Julia Semikina (Université Lille): Scissors congruence K-theory for equivariant manifolds
The generalized Hibert's third problem asks about the invariants preserved under the scissors congruence operation: given a polytope P in ℝⁿ, one can cut P into a finite number of smaller polytopes and reassemble these to form Q. Kreck, Neumann and Ossa introduced and studied an analogous notion of cut-and-paste relation for manifolds called the SK-equivalence ("schneiden und kleben" is German for "cut and paste"). We introduce a scissors congruence K-theory spectrum which lifts the equivariant SK-groups for compact G-manifolds with boundary, and we show that on π₀ this is the source of a spectrum level lift of the Burnside ring valued equivariant Euler characteristic of a compact G-manifold. We also discuss a Mackey functor structure on equivariant SK-groups, which is a shadow of a higher genuine equivariant structure.

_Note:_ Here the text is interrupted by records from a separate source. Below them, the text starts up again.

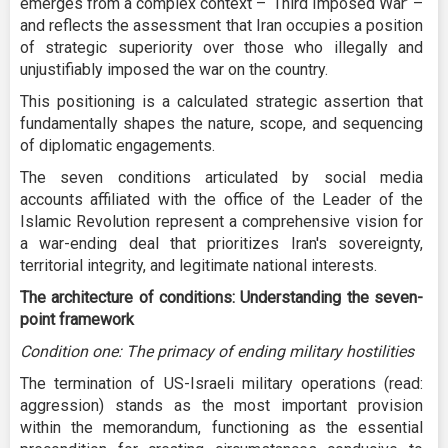
emerges from a complex context – ‘Third Imposed War’ –
and reflects the assessment that Iran occupies a position
of strategic superiority over those who illegally and
unjustifiably imposed the war on the country.
This positioning is a calculated strategic assertion that
fundamentally shapes the nature, scope, and sequencing
of diplomatic engagements.
The seven conditions articulated by social media
accounts affiliated with the office of the Leader of the
Islamic Revolution represent a comprehensive vision for
a war-ending deal that prioritizes Iran's sovereignty,
territorial integrity, and legitimate national interests.
The architecture of conditions: Understanding the seven-
point framework
Condition one: The primacy of ending military hostilities
The termination of US-Israeli military operations (read:
aggression) stands as the most important provision
within the memorandum, functioning as the essential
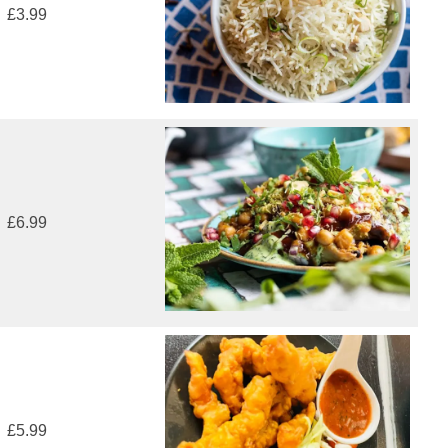
£3.99
£6.99
£5.99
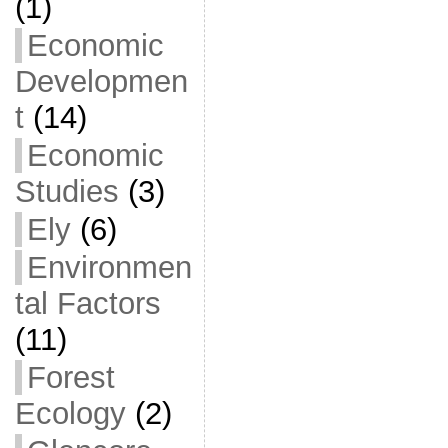
(1)
Economic
Developmen
t
(14)
Economic
Studies
(3)
Ely
(6)
Environmen
tal Factors
(11)
Forest
Ecology
(2)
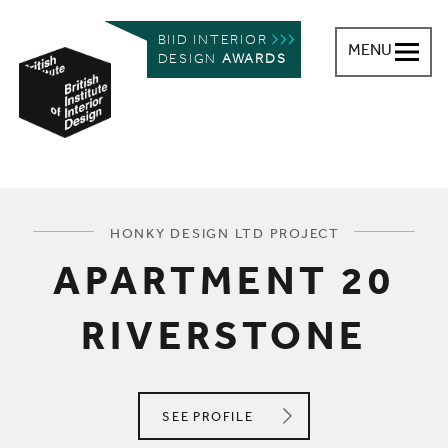
BIID INTERIOR
MENU
DESIGN
AWARDS
British Institute of Interior Design
You are here:
HONKY DESIGN LTD PROJECT
APARTMENT 20
RIVERSTONE
HONKY DESIGN LTD
SEE
PROFILE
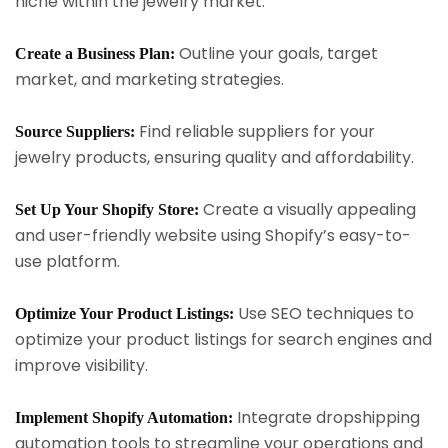
niche within the jewelry market.
Outline your goals, target
Create a Business Plan:
market, and marketing strategies.
Find reliable suppliers for your
Source Suppliers:
jewelry products, ensuring quality and affordability.
Create a visually appealing
Set Up Your Shopify Store:
and user-friendly website using Shopify’s easy-to-
use platform.
Use SEO techniques to
Optimize Your Product Listings:
optimize your product listings for search engines and
improve visibility.
Integrate dropshipping
Implement Shopify Automation:
automation tools to streamline your operations and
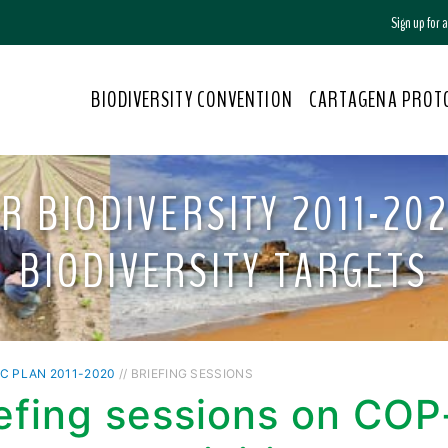
Sign up for
BIODIVERSITY CONVENTION
CARTAGENA PROT
R BIODIVERSITY 2011-202
BIODIVERSITY TARGETS
C PLAN 2011-2020
// BRIEFING SESSIONS
iefing sessions on CO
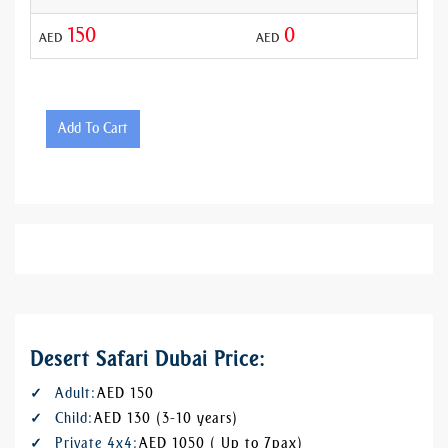
150
0
AED
AED
AED
Add To Cart
Desert Safari Dubai Price:
Adult:
AED 150
Child:
AED 130 (3-10 years)
Private 4x4:
AED 1050 ( Up to 7pax)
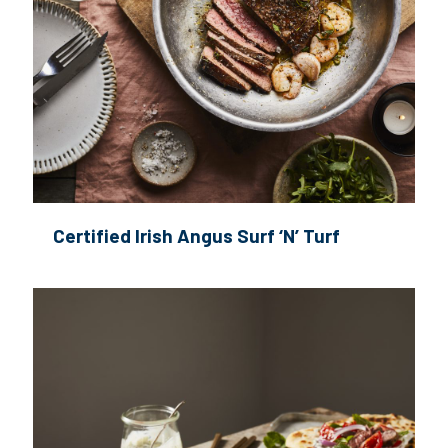
Certified Irish Angus Surf ‘N’ Turf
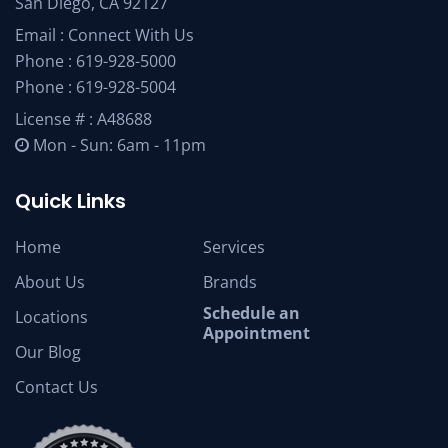
San Diego, CA 92127
Email :
Connect With Us
Phone :
619-928-5000
Phone :
619-928-5004
License # : A48688
Mon - Sun: 6am - 11pm
Quick Links
Home
Services
About Us
Brands
Schedule an
Locations
Appointment
Our Blog
Contact Us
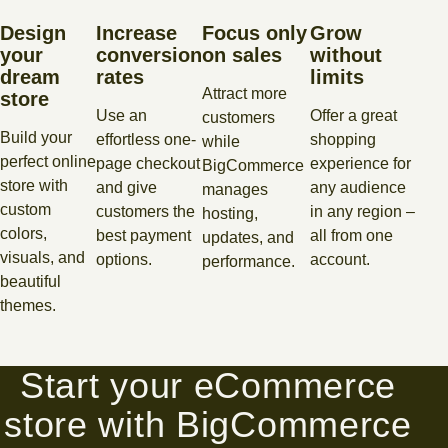
Design
Increase
Focus only
Grow
your
conversion
on sales
without
dream
rates
limits
Attract more
store
Use an
Offer a great
customers
Build your
effortless one-
shopping
while
perfect online
page checkout
experience for
BigCommerce
store with
and give
any audience
manages
custom
customers the
in any region –
hosting,
colors,
best payment
all from one
updates, and
visuals, and
options.
account.
performance.
beautiful
themes.
Start your eCommerce
store with BigCommerce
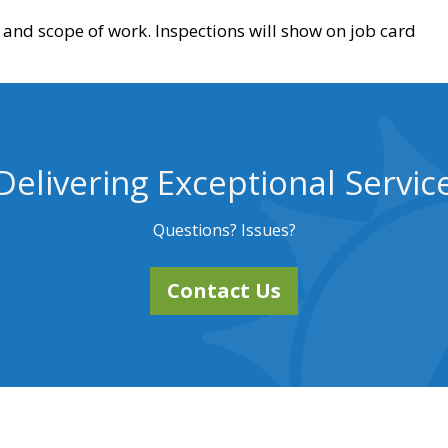
and scope of work. Inspections will show on job card
Delivering Exceptional Servic
Questions? Issues?
Contact Us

Georg Tamme (Mainz University): Localizing invariants of pushouts and non-commutative Hodge theory
The singular cohomology of a smooth, proper complex variety carries a pure Hodge structure consisting of a rational lattice given by singular cohomology with rational coefficients and a Hodge filtration on cohomology with complex coefficients coming from the comparison with de Rham cohomology, these two structures interacting in a specific way. Katzarkov, Kontsevich, and Pantev conjecture that this should generalize to non-commutative smooth, proper varieties, i.e. to smooth, proper ℂ-linear stable ∞-categories. In this case, de Rham cohomology is replaced by periodic cyclic homology, and the rational lattice is conjecturally given by Toën's and Blanc's topological K-theory. As Deligne constructed a mixed Hodge structure on the singular cohomology of arbitrary complex varieties, one may also ask what happens for not necessarily smooth or proper ℂ-linear stable ∞-categories. In this talk, I will indicate how results about localizing invariants on pushouts of rings can be used to prove some cases of the lattice conjecture, for example for certain group rings. Most of these results have also been obtained by different techniques by Konovalov. This is joint work with Markus Land.

Thomas Willwacher (ETH Zürich): Models for configuration spaces of points via obstruction theory
Consider the (Fulton-MacPherson-)configuration spaces of r distinguishable points on a manifold M, FM_M(r). If M is parallelized, the collection FM_M is a module over the Fulton-MacPherson operad FM_n. One then desires to find an algebraic model of FM_M in the sense of rational homotopy theory. In prior work this has been done by analytic methods using configuration space integrals. We discuss a different approach using algebraic obstruction theory alone. More precisely, in the rational setting, one can classify all operadic right FM_n modules of configuration space type, and in good cases there are so few that the correct one may be identified. The talk is based on my paper arXiv:2302.07369 and extensions in joint works in progress with Florian Naef and Silvan Schwarz.